### What to produce
Find the word "Advanced" in the listing below. Copy every line that has it.

### Records supplied
■ ■ ■ ■ ■ ■ ■

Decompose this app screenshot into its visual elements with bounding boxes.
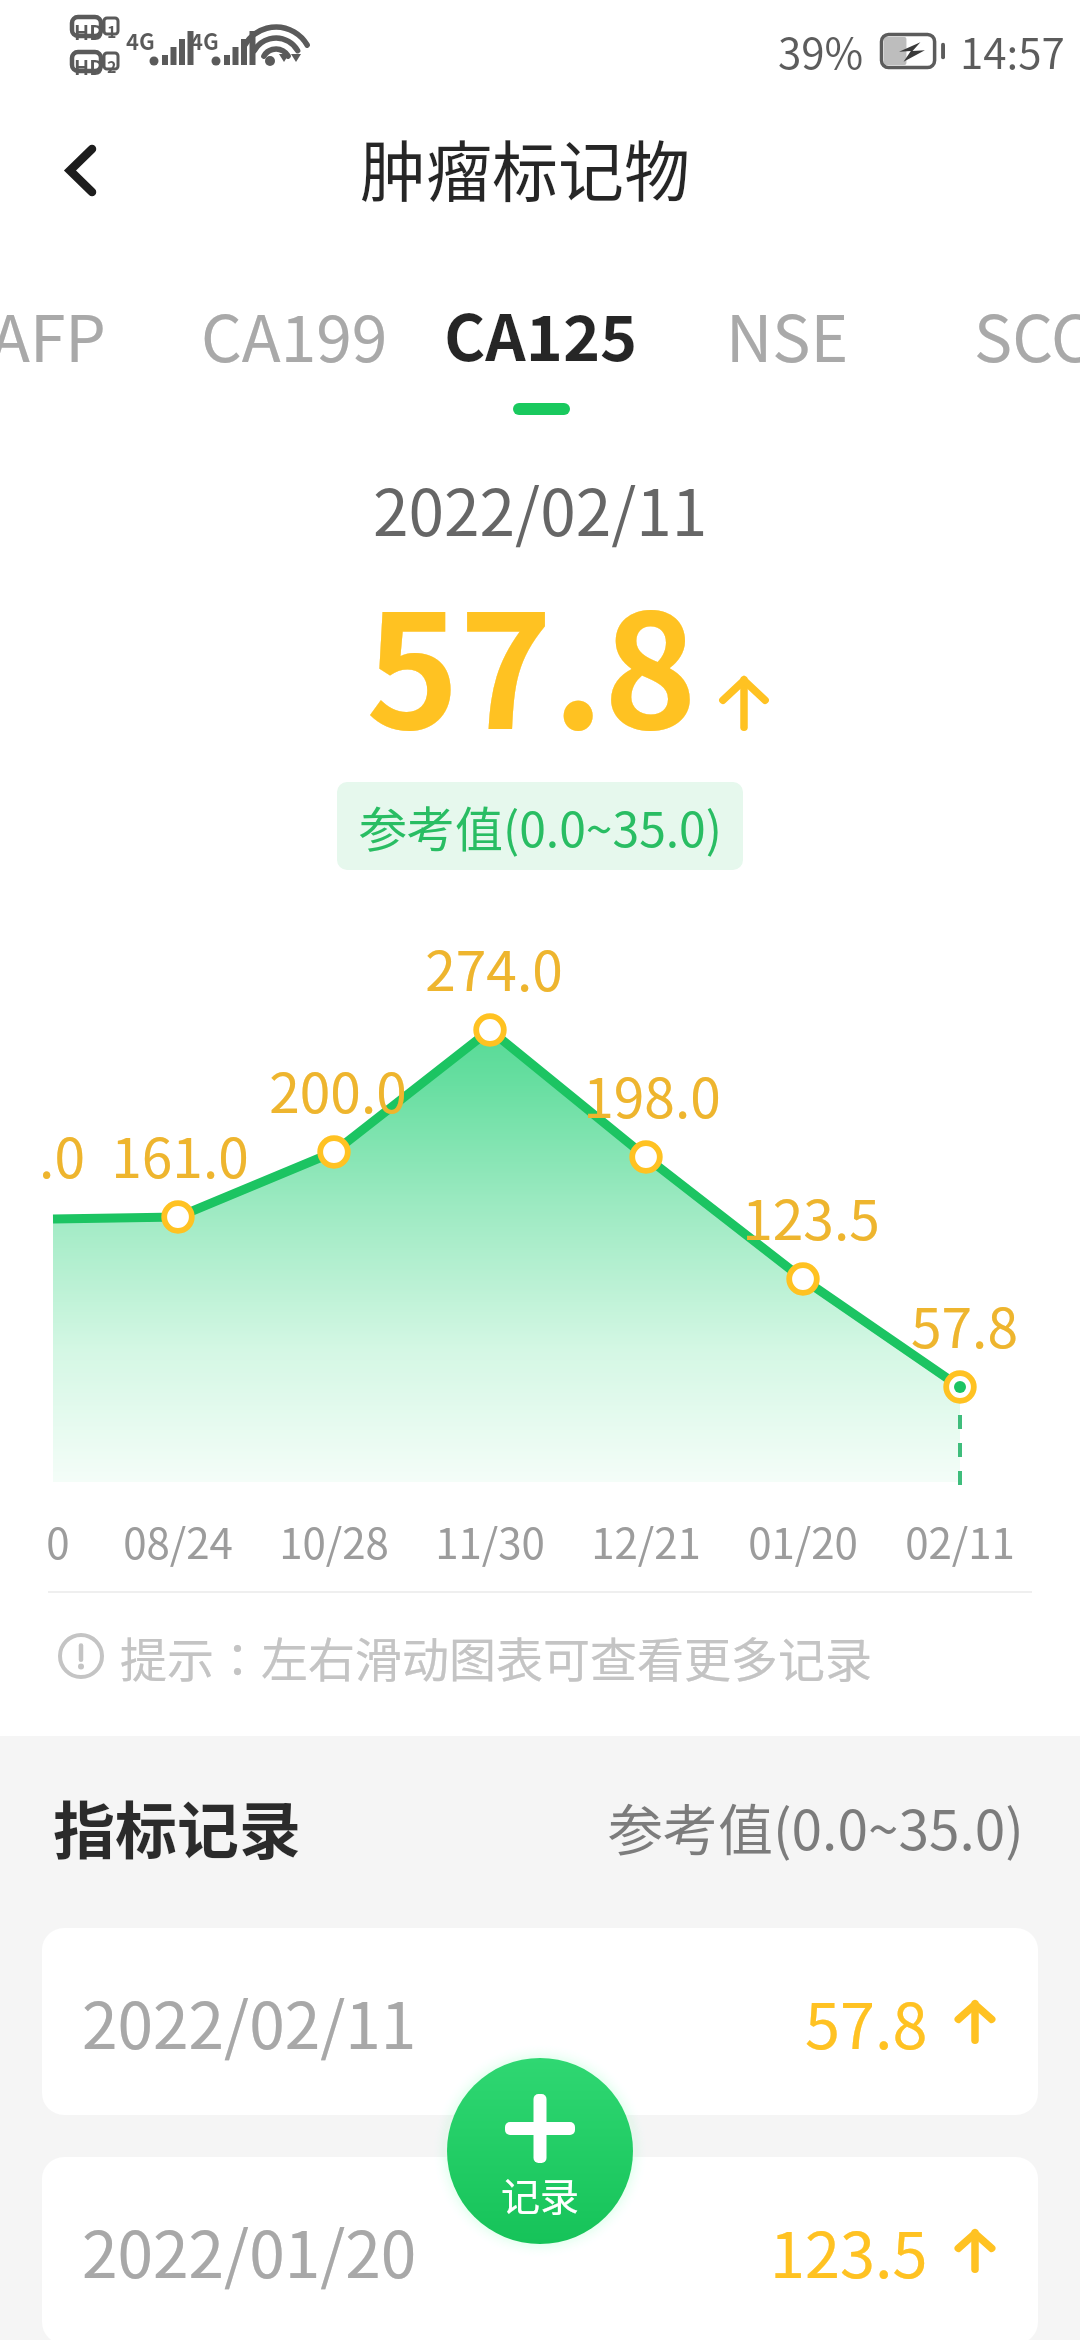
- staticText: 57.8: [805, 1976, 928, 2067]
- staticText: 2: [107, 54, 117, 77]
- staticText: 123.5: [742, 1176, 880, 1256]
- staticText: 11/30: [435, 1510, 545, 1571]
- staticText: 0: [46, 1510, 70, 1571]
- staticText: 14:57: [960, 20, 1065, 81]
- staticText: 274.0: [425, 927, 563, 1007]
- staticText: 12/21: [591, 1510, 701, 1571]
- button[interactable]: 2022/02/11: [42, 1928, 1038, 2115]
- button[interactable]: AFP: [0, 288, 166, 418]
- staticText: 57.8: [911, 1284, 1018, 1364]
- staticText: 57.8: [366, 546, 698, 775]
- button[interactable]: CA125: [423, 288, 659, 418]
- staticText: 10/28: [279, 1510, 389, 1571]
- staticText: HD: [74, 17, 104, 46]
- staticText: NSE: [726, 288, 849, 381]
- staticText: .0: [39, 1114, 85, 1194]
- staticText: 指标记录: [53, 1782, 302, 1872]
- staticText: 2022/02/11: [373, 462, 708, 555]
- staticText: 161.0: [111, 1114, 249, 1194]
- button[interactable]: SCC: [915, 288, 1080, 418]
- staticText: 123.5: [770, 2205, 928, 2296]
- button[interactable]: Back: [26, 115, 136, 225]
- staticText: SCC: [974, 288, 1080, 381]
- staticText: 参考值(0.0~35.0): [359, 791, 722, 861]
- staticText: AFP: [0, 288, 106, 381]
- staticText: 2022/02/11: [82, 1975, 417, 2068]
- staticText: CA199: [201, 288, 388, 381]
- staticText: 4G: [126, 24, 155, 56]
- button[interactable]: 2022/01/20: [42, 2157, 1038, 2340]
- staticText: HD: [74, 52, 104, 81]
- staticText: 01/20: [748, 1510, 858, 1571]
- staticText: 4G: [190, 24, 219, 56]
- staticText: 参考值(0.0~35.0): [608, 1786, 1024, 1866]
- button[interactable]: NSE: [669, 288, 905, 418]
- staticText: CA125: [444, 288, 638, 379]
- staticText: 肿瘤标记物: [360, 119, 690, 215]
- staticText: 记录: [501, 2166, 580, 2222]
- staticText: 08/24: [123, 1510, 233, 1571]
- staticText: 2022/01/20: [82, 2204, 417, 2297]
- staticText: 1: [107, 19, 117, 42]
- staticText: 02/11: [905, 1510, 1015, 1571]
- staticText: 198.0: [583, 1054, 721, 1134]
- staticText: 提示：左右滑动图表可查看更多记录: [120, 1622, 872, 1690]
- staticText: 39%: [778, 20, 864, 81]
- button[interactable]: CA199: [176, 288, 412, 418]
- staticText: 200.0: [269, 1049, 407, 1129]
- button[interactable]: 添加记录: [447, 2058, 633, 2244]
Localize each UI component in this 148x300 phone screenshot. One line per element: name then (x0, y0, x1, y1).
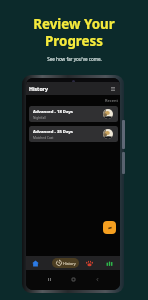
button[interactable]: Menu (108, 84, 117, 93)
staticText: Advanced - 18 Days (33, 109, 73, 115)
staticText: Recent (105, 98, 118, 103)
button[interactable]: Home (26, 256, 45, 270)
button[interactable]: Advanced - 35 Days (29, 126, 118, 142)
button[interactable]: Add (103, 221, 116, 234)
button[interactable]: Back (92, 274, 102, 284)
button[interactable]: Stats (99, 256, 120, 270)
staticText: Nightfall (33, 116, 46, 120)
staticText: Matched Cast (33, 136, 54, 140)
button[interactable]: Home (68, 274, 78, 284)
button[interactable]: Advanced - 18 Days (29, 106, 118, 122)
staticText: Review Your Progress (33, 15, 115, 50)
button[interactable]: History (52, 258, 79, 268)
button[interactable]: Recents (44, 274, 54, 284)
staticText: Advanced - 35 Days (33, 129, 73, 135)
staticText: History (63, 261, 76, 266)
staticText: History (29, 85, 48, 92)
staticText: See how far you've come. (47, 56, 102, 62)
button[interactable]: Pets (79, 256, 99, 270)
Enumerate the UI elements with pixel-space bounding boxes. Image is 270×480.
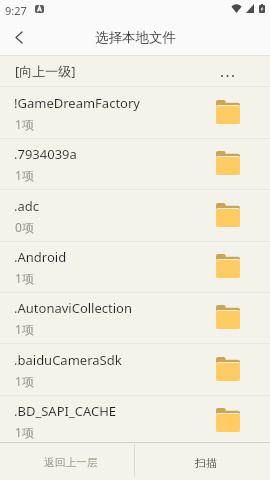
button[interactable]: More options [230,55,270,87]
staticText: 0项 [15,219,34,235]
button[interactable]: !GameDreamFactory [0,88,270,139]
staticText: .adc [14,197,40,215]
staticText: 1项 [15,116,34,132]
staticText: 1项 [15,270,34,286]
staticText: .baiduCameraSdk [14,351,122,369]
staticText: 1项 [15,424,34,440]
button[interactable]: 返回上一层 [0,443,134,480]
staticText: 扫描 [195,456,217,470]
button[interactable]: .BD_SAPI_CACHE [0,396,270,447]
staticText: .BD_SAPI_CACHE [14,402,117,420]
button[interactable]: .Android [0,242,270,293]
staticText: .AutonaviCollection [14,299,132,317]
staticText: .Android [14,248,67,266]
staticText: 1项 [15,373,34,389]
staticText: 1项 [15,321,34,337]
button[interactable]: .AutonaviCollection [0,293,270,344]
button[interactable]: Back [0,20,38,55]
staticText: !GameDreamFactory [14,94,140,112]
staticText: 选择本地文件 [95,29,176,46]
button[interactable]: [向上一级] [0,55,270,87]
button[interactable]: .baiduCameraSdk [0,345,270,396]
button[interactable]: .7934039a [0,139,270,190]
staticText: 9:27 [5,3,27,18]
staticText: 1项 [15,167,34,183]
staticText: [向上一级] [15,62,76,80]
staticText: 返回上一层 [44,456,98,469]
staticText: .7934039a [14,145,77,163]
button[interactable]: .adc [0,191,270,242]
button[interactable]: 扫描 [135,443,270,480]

■ ■ ■ ■ ■ ■ ■

### Answer for the task
staticText: Advanced - 18 Days (33, 109, 73, 115)
button[interactable]: Advanced - 35 Days (29, 126, 118, 142)
button[interactable]: Advanced - 18 Days (29, 106, 118, 122)
staticText: Advanced - 35 Days (33, 129, 73, 135)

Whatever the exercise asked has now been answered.